◆ **Extracted material**
————————
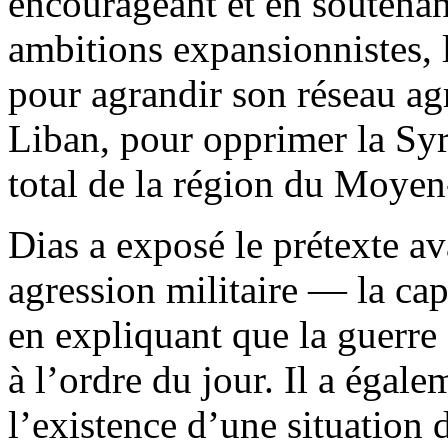
encourageant et en soutenant
ambitions expansionnistes, 
pour agrandir son réseau agr
Liban, pour opprimer la Syri
total de la région du Moyen-
Dias a exposé le prétexte av
agression militaire — la ca
en expliquant que la guerre 
à l’ordre du jour. Il a égalem
l’existence d’une situation 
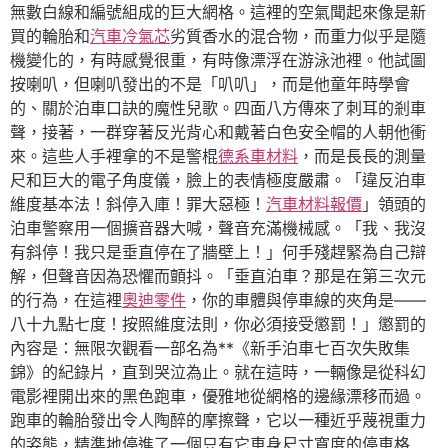
無數白線和編號組成的巨大網格。這裡的空氣聞起來像是新
買的輪胎和
汽車冷氣芯
劣質香水的混合物，而重力似乎是隨
機變化的，有時感覺很重，有時像漂浮在游泳池裡。他試圖
按喇叭，但喇叭發出的不是「叭叭」，而是他童年時學會
的、關於泊車口訣的魔性兒歌。四面八方傳來了刺耳的剎車
聲，接著，一群穿著反光背心和戴著白色安全帽的人朝他衝
來。這些人手裡拿的不是警棍
德系車材料
，而是長長的測量
尺和巨大的電子角度儀，臉上的表情極度嚴肅。「違反泊車
維度基本法！斜停入庫！罪大惡極！
汽車材料報價
」領頭的
泊車警察用一個擴音器大喊，聲音充滿機械感。「我、我沒
有斜停！我只是垂直停在了牆壁上！」何手殘趕緊為自己辯
解，但聲音因為恐懼而顫抖。「垂直泊車？那是在第三次元
的行為，在這裡
奧迪零件
，你的車體與停車線的夾角是——
八十九點七度！按照維度法則，你必須接受懲罰！」懲罰的
內容是：無限次觀看一部名為**《新手泊車七百次失敗集
錦》的紀錄片，直到哭泣為止。就在這時，一輛像是從科幻
電影裡開出來的黑色跑車，優雅地從網格的邊緣漂移而過。
跑車的輪胎發出令人陶醉的摩擦聲，它以一種近乎蔑視重力
的姿態，精準地停進了一個只有它車身尺寸寬度的停車格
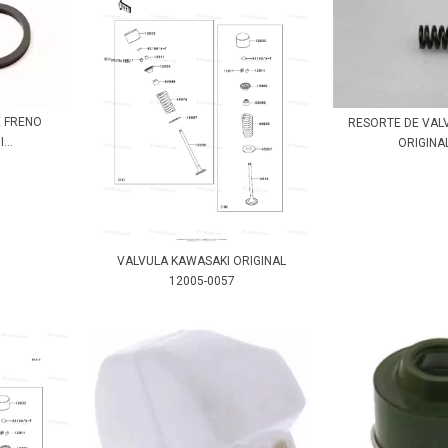
E FRENO
RESORTE DE VAL
...
ORIGINAL
VALVULA KAWASAKI ORIGINAL
12005-0057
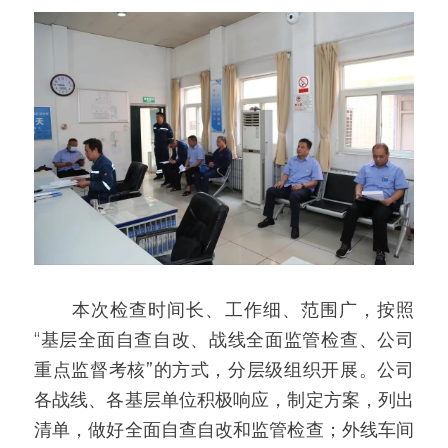
　　本次检查时间长、工作细、范围广，按照
“基层全面自查自改、战线全面监管检查、公司
重点监督考核”的方式，分层级组织开展。公司
各战线、各基层单位积极响应，制定方案，列出
清单，做好全面自查自改和监管检查；外线车间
————————
◆ **Required work**
Leaving every picture out, write out exactly the lines from the one that holds "電影裡開出來的黑色跑車，優雅地從網格的邊緣漂移而過。" through the end of the listing, both included.

◆ **Answer to the problem**
電影裡開出來的黑色跑車，優雅地從網格的邊緣漂移而過。
跑車的輪胎發出令人陶醉的摩擦聲，它以一種近乎蔑視重力
的姿態，精準地停進了一個只有它車身尺寸寬度的停車格
E FRENO
RESORTE DE VAL
...
ORIGINAL
VALVULA KAWASAKI ORIGINAL
12005-0057
　　本次检查时间长、工作细、范围广，按照
“基层全面自查自改、战线全面监管检查、公司
重点监督考核”的方式，分层级组织开展。公司
各战线、各基层单位积极响应，制定方案，列出
清单，做好全面自查自改和监管检查；外线车间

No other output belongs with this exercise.